[caption id="attachment_114137" align="aligncenter" width="566" caption="sophie ikut saya kerja, sekarang minta pulang cepat-cepat!--loh, kok tak nyambung? (sumber:toxictattoo.wordpress.com)"][/caption]
Bangsa Indonesia, tulis Yasraf A Piliang satu kali, saat ini sedang berada dalam garis abu-abu, titik ambiguitas, “ketidakpastian moral” (intermedinancy of moral). Batas-batas antara benar dan salah, baik dan jahat, moral dan amoral menjadi kabur dan simpang siur
Oleh JEMIE SIMATUPANG
SEBUAH KEJAHATAN konon—selalunya—beruntun. Satu kejahatan harus disusul (boleh baca: ditutupi) dengan kejahatan lain. Itulah mungkin akhir-akhir ini kita lihat (dan baca) dan dengar di Gadel, Surabaya.
Awalnya, pada saat ujian berlangsung di sebuah SD, seorang guru memerintahkan kepada seorang murid, berinisial AL, memberi contekan kepada murid lain. Maksud Si Guru mungkin agar murid lain juga mempunyai nilai yang sama dengan AL. Solidaritas. AL sendiri yang memang dikenal sebagai murid yang pintar di kelasnya mulanya tidak sudi dengan perintah guru yang memang aneh itu. Tapi apalah daya seorang murid di depan guru yangbiasanya hadir bak manusia ½ dewa? AL pun menuruti, dan terjadilah contekan massal.
Sepulang ujian, Sang Anak menceritakan kejadian—yang memang aneh—itu kepada orang tuanya. Orang tuanya berang. Wajar. Ia lalu membuat keputusan: melaporkan peristiwa contek massal yang terjadi di SD anaknya kepada walikota. Sejak itu, kasus ini terangkat menjadi isu nasional yang memanas—dan lebar kemana-mana—dan sampai sekarang belum berhasil dikanalisasi dan didinginkan.

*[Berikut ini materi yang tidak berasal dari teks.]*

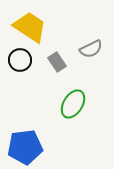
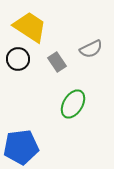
black circle: moved 2 px left, 1 px up
blue pentagon: moved 4 px left
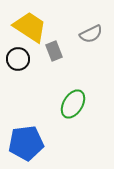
gray semicircle: moved 15 px up
gray rectangle: moved 3 px left, 11 px up; rotated 12 degrees clockwise
blue pentagon: moved 5 px right, 4 px up
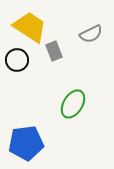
black circle: moved 1 px left, 1 px down
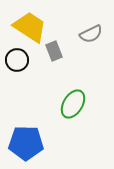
blue pentagon: rotated 8 degrees clockwise
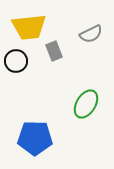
yellow trapezoid: moved 1 px left; rotated 141 degrees clockwise
black circle: moved 1 px left, 1 px down
green ellipse: moved 13 px right
blue pentagon: moved 9 px right, 5 px up
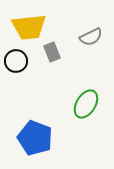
gray semicircle: moved 3 px down
gray rectangle: moved 2 px left, 1 px down
blue pentagon: rotated 20 degrees clockwise
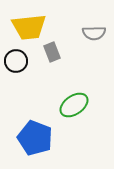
gray semicircle: moved 3 px right, 4 px up; rotated 25 degrees clockwise
green ellipse: moved 12 px left, 1 px down; rotated 24 degrees clockwise
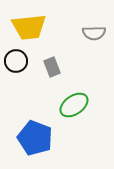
gray rectangle: moved 15 px down
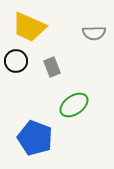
yellow trapezoid: rotated 30 degrees clockwise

Tapi anehnya, terjadi resistensi—perlawananan—dari (sebagian) masyarakattempat di mana AL dan keluarga tinggal (yang juga orang tua murid-murid yang diberi AL contekan). Mereka menilai tindakan orang tua AL tak pantas. Berlebihan. Mereka malah mengusir AL dan keluarga dari kampung—bak, orang yang mendapat sanksi adat karena melakukan kasus asusila. Padahal apa yang dilakukan AL dan keluarga adalah menegakkan kebenaran.
Hiper-Moralitas
Bangsa Indonesia, tulis Yasraf A Piliang, saat ini sedang berada dalam garis abu-abu, titik ambiguitas, “ketidakpastian moral” (intermedinancy of moral). Batas-batas antara benar dan salah, baik dan jahat, moral dan amoral menjadi kabur dan simpang siur. Tanda-tanda keruntuhan moral itu direpresentasikan melalui aksi-reaksi kekerasan dalam masyarakat. Dari cara melakukan, menyelesaikan dan memandang kekerasan itu dari sudut pandang nilai-nilai (sosial, budaya, keagamaan).

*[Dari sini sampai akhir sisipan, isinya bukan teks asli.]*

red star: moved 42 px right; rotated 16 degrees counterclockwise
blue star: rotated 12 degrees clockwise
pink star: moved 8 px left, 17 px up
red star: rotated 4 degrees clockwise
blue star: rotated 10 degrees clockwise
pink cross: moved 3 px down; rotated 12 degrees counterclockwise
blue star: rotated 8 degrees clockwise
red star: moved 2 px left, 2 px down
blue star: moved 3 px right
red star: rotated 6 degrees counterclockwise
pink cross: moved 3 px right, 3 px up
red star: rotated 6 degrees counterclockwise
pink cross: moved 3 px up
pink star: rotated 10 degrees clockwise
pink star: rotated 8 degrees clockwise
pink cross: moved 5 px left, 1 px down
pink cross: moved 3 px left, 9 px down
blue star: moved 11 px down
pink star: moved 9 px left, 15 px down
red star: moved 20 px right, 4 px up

Mungkin itulah yang terjadi di Gadel. Ketika mencontek yang sejatinya adalah tindakan kecurangan tapi dibenarkan oleh guru—orang yang mestinya menjaga nilai-nilai kejujuran—dan dilakukan beramai-ramai. Berjemaah. Hiper-moralitas itu tak berhenti sampai di situ, ketika kasus ini terkuak ke publik karena laporan orang tua Al, masyarakat, alih-alih membela, malah ikut menyalahkan, bahkan sampai terjadi pengusiran.
Ya, atas dasar solidaritas (semu), masyarakat lalu membuat kebenaran-kebenarannya sendiri dan menafikan kebenaran yang sejatinya diterima oleh rasio akal sehat manusia.
Kegadelan Kita
Apa yang terjadi di Gadel bukanlah hal baru. Ada banyak kasus dimana sekelompok orang melakukan kekerasan terhadap orang lain atas nama panji-panji kebenaran, moralitas, solidaritas, dlsb yang mereka yakini. Orang yang tak sepaham kemudian jadi ajang bulan-bulanan. Kita masih ingat bagaimana kasus Ahmadiyah, kasus pengrusakan gereja, dlsb.
Kasus Gadel, ketika orang yang membela kebenaran malah diserang orang-orang yang punya ukuran kebenaran lain, hanyalah daftar panjang betapa gadelnya (jawa-sumatera: dekil, buruk, compang-camping) wajah masyarakat kita—wajah kita.
Kegadelan ini makin diperparah lagi ketika para penguasa di negeri ini tak dapat memberikan kepastian keadilan. Alih-alih menyelesaikan, bahkan terkadang terkesan membuat kacau, jadi komoditas politik (politisasi) untuk kepentingan kelompoknya, dlsb-nya. Tambah lagi wajah penguasa lebih buruk pula: korupsi, kolusi, politik-kotor, dlsb.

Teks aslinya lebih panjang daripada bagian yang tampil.